[Supplied information — start]

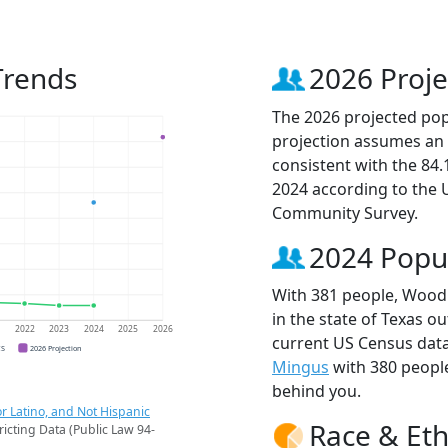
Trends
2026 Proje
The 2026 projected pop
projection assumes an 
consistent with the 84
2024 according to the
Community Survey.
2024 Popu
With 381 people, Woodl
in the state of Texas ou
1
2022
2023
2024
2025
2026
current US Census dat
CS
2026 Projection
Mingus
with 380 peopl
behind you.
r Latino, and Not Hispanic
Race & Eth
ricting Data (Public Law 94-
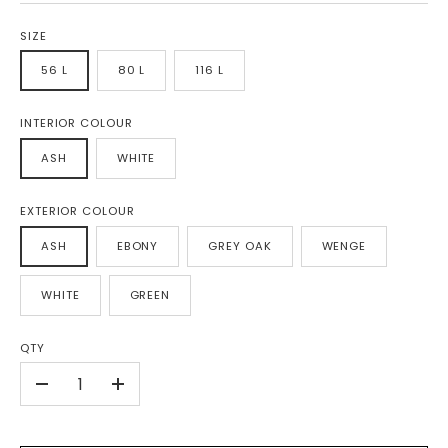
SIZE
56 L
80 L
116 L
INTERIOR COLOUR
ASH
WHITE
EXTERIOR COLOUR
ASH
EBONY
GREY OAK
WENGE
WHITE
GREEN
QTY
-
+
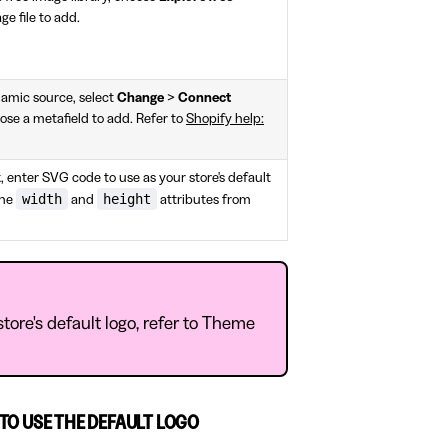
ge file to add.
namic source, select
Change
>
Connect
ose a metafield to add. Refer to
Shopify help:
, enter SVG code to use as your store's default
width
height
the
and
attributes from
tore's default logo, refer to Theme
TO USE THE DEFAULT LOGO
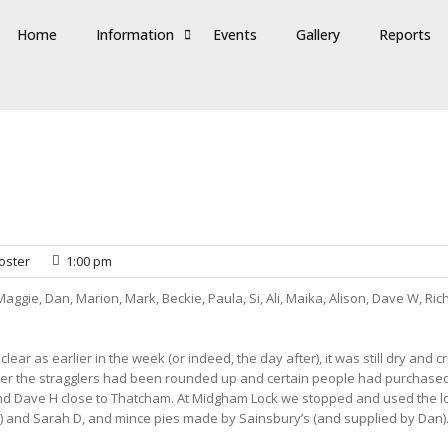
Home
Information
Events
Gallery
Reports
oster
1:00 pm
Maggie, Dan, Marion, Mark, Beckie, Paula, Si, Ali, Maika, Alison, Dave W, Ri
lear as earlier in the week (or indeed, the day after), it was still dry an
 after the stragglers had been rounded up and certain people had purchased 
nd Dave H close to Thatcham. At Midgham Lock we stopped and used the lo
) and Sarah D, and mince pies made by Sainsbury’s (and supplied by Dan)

[Supplied information — finish]
[Supplied information — start]

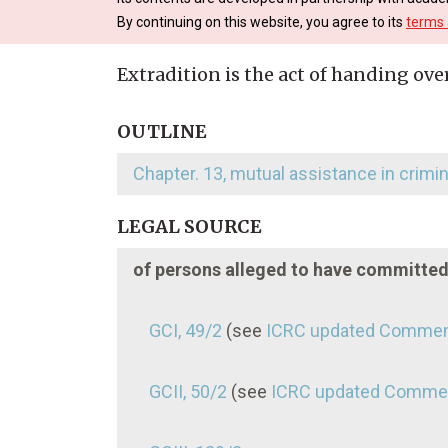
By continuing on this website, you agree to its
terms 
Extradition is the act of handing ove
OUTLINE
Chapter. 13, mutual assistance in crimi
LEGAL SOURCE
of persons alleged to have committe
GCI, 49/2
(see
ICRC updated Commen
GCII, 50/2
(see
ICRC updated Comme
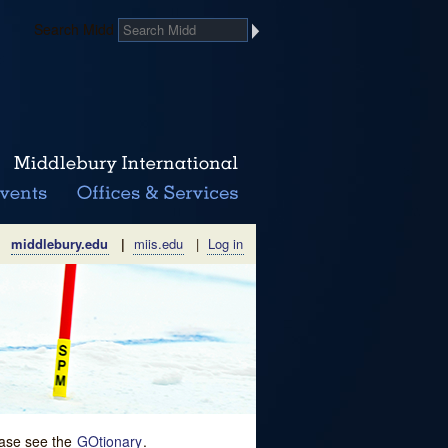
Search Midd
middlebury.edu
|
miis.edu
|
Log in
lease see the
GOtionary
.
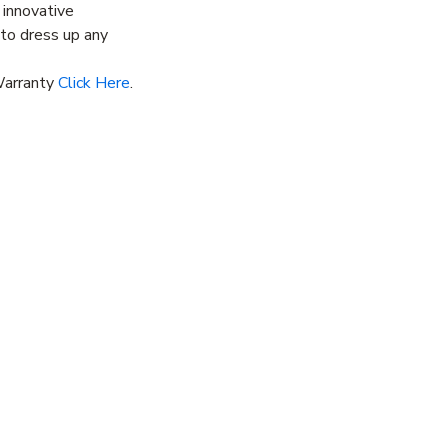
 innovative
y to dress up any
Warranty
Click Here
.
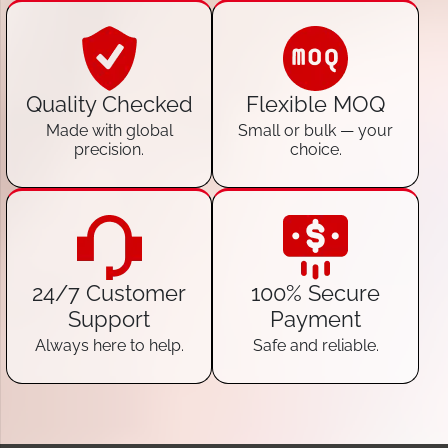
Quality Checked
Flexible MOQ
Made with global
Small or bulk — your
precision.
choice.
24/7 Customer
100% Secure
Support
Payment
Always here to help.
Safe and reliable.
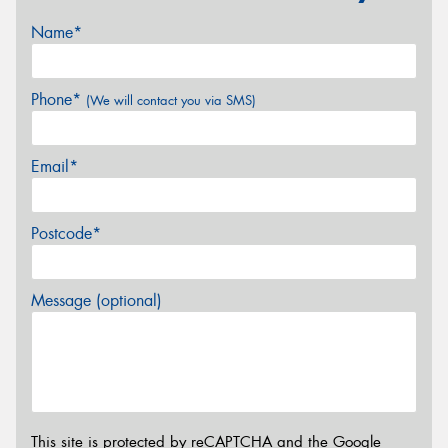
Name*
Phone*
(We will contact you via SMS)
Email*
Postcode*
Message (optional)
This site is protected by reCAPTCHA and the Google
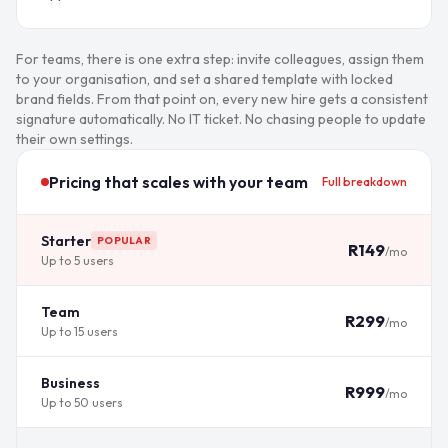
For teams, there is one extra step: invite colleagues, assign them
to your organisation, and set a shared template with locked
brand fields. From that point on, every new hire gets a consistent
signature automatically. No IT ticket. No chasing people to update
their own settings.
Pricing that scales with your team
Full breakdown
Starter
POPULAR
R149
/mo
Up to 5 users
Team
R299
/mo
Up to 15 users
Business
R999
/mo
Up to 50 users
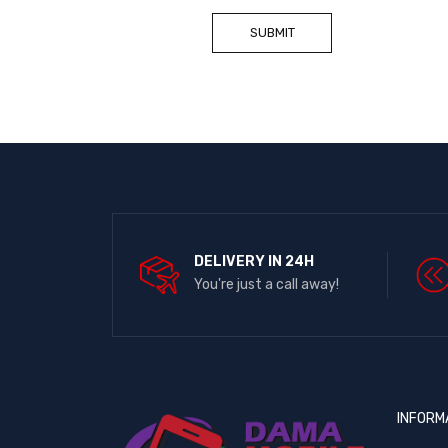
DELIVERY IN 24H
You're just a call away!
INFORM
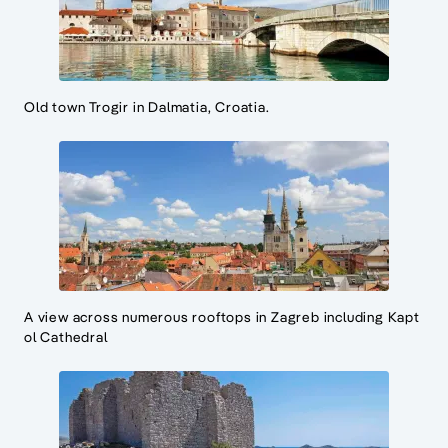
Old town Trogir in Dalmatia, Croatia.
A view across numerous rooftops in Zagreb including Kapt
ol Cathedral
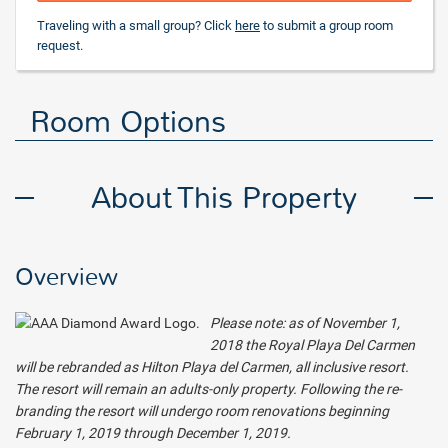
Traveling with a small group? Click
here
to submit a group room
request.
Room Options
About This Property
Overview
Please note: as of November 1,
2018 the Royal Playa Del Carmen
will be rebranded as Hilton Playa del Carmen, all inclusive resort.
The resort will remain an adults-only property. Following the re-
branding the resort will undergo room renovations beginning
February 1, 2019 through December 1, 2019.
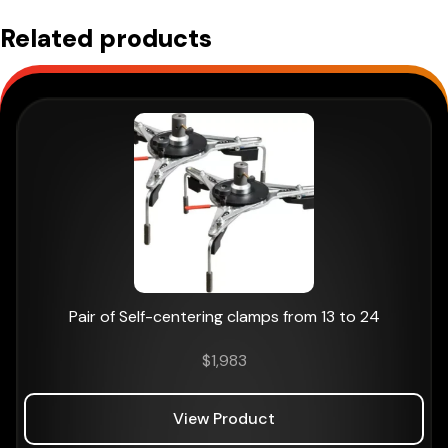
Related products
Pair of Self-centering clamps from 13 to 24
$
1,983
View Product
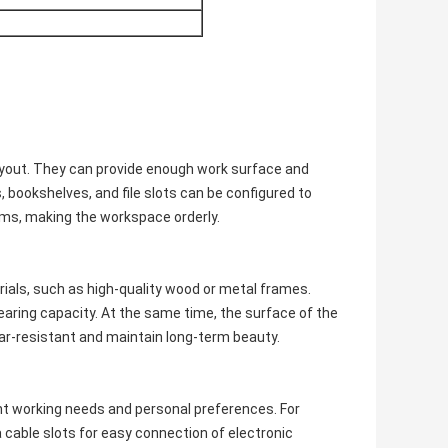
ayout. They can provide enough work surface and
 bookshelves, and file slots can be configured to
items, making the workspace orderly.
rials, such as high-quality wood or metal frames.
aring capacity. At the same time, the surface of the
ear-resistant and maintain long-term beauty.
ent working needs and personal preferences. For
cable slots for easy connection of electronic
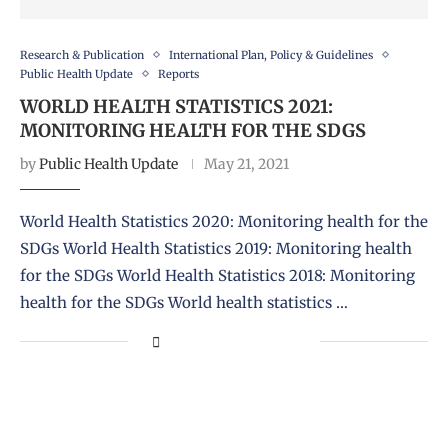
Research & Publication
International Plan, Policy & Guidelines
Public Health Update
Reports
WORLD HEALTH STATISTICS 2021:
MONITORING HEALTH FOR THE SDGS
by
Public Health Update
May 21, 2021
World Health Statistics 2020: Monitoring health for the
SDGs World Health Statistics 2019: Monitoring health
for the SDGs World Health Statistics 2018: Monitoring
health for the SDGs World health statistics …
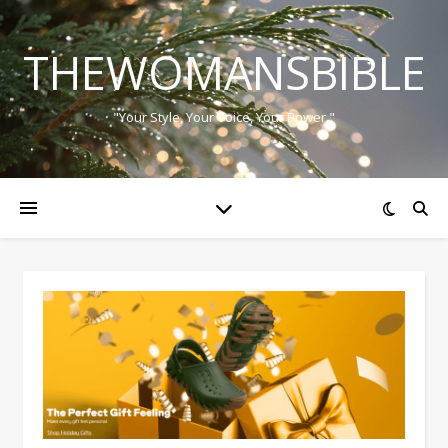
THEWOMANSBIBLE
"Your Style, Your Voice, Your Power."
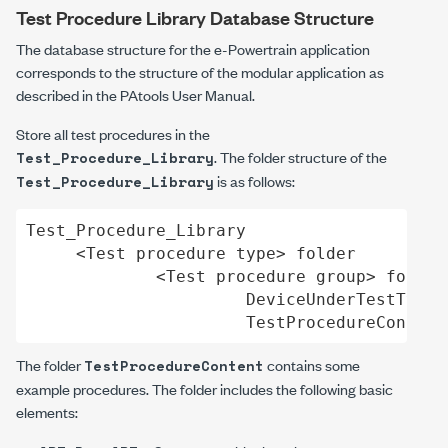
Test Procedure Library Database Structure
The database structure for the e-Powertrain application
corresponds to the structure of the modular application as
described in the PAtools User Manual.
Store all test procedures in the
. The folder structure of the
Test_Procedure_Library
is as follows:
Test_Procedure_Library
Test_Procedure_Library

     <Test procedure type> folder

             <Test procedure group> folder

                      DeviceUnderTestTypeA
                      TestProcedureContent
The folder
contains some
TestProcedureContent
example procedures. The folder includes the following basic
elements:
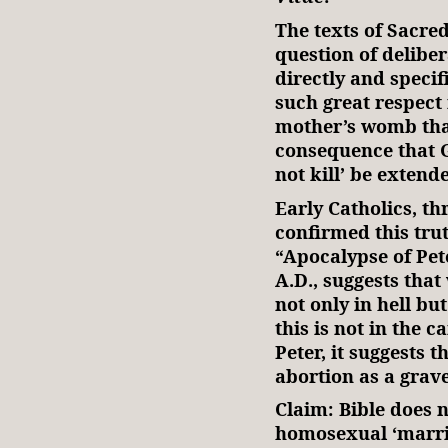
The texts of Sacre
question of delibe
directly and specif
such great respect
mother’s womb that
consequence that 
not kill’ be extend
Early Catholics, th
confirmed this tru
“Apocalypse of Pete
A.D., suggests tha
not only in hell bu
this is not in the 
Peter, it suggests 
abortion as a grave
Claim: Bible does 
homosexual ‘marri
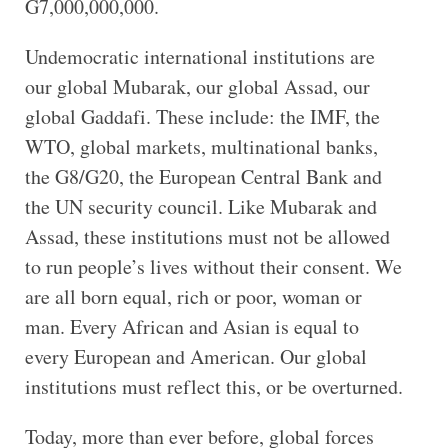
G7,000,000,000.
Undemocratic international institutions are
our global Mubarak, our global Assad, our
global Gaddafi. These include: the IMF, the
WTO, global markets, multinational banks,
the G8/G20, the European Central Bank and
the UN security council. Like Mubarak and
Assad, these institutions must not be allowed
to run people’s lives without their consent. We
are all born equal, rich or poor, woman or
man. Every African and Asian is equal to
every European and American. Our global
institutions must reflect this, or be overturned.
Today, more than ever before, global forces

[Supplied information — finish]
[Supplied information — start]

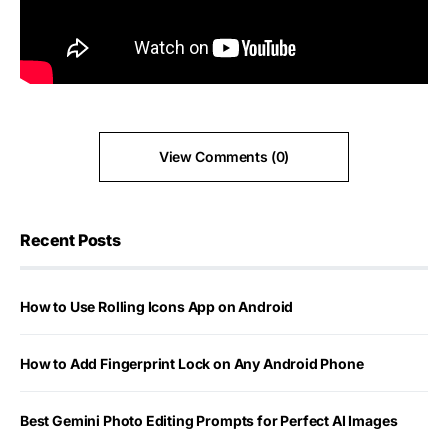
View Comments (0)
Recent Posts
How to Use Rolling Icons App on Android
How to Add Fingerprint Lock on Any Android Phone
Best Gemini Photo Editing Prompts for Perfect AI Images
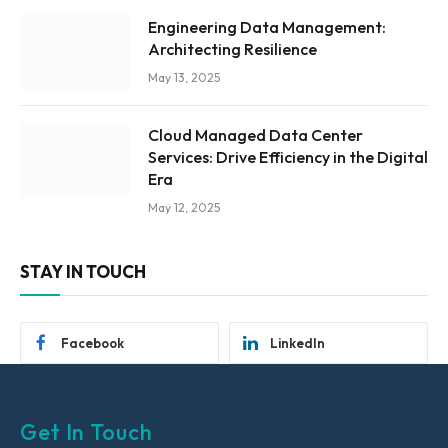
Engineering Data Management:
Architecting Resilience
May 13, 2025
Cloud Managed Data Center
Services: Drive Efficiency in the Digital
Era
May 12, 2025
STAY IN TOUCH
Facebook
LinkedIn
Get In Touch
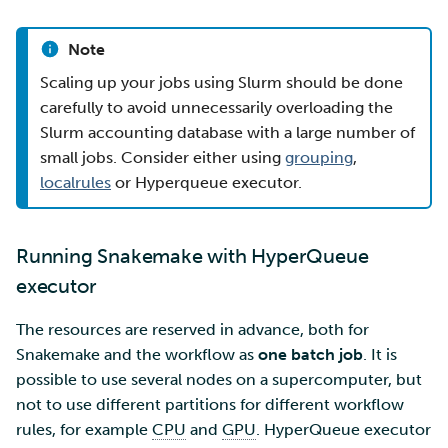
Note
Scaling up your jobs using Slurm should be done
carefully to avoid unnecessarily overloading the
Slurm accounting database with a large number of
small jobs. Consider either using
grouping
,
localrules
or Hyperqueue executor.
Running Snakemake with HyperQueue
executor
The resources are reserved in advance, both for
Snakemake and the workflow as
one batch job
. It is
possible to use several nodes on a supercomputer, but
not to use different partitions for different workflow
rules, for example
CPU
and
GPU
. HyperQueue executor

[Supplied information — finish]

Description of the task:
Show the lines of the data that hold the word "jobs".

Written solution:
Scaling up your jobs using Slurm should be done
small jobs. Consider either using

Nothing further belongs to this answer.